> _Task item_
The entries below must be retyped exactly. Pictures are to be omitted.

____________

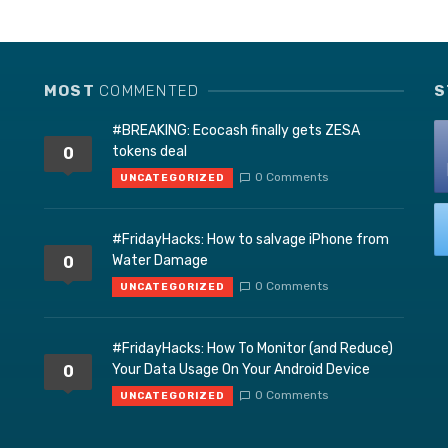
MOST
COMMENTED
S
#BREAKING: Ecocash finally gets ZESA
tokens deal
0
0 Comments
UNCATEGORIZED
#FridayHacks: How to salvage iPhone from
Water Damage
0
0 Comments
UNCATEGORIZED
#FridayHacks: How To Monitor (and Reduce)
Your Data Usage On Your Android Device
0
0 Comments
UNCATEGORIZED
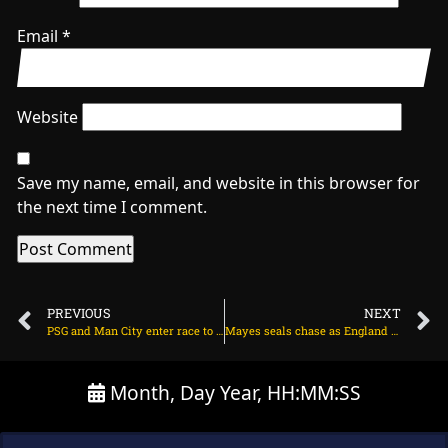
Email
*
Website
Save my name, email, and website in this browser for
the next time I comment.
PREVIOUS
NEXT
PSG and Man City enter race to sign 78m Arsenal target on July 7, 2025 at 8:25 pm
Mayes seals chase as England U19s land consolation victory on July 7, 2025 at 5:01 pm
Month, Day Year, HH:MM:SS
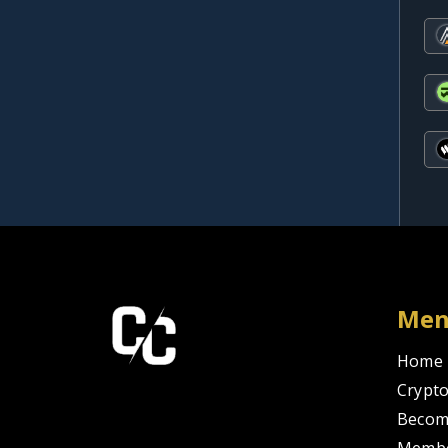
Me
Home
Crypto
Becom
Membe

____________

> _Response area_
MOST
COMMENTED
S
#BREAKING: Ecocash finally gets ZESA
tokens deal
0
0 Comments
UNCATEGORIZED
#FridayHacks: How to salvage iPhone from
Water Damage
0
0 Comments
UNCATEGORIZED
#FridayHacks: How To Monitor (and Reduce)
Your Data Usage On Your Android Device
0
0 Comments
UNCATEGORIZED
Email
*
Website
Save my name, email, and website in this browser for
the next time I comment.
PREVIOUS
NEXT
PSG and Man City enter race to sign 78m Arsenal target on July 7, 2025 at 8:25 pm
Mayes seals chase as England U19s land consolation victory on July 7, 2025 at 5:01 pm
Month, Day Year, HH:MM:SS
Me
Home
Crypto
Becom
Membe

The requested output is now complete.